The alleged effects of mold on human health has been addressed by New York’s highest court, the Court of Appeals, on March 27, 2014 in Cornell v. 360 W. 51st St. Realty, LLC.
The facts of the case were that Ms. Cornell resided in an apartment from 1997 to 2003, after which time she vacated the property due to alleged health issues allegedly caused by mold and dampness in her apartment. She claimed to be dizzy, asthmatic and congested and was unable to function or sleep properly while in the apartment.
51st Street Corporation opposed her claim, arguing that Cornell was unable to prove a cause-effect relationship between mold and disease. Relying on a clinical immunologist as an expert, 51st Street Corporation demonstrated that the scientific community generally accepts that mold can cause disease through specific channels; however, none of Cornell’s symptoms can be directly linked to mold exposure.

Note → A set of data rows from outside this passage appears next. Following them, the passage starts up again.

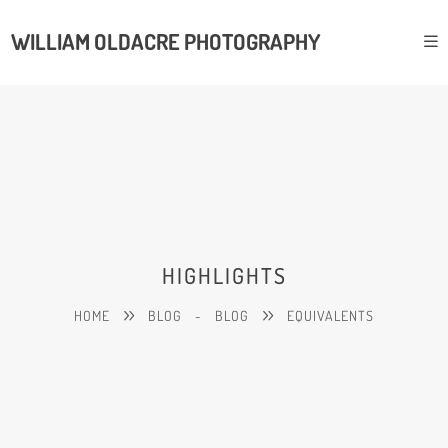
WILLIAM OLDACRE PHOTOGRAPHY
HIGHLIGHTS
HOME
BLOG
-
BLOG
EQUIVALENTS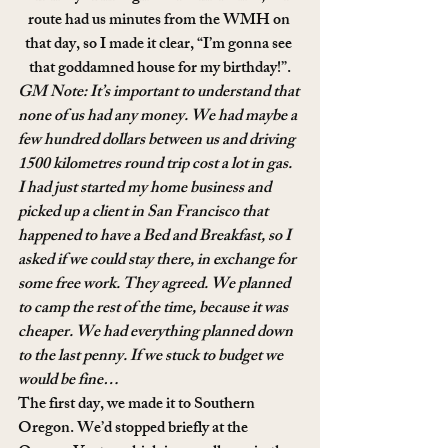
route had us minutes from the WMH on 
that day, so I made it clear, “I’m gonna see 
that goddamned house for my birthday!”.
GM Note: It’s important to understand that 
none of us had any money. We had maybe a 
few hundred dollars between us and driving 
1500 kilometres round trip cost a lot in gas. 
I had just started my home business and 
picked up a client in San Francisco that 
happened to have a Bed and Breakfast, so I 
asked if we could stay there, in exchange for 
some free work. They agreed. We planned 
to camp the rest of the time, because it was 
cheaper. We had everything planned down 
to the last penny. If we stuck to budget we 
would be fine… 
The first day, we made it to Southern 
Oregon. We’d stopped briefly at the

In dismissing the complaint, the Court held: “Studies that show an association between a damp and moldy indoor environment and the medical conditions that [Plaintiff’s Expert] attributes to Cornell’s exposure to mold…do not establish that the relevant scientific community generally accepts that molds cause these adverse health effects.”
Brokers, keep this case in mind as you work with clients who have fears about the effects of mold on human health when they refuse to enter a property claiming to smell mildew.
As the Court explained, mold exposure is not established by the scientific community to create toxic effects, except for cases of ingestion. It only is shown to cause an immune response in allergic individuals.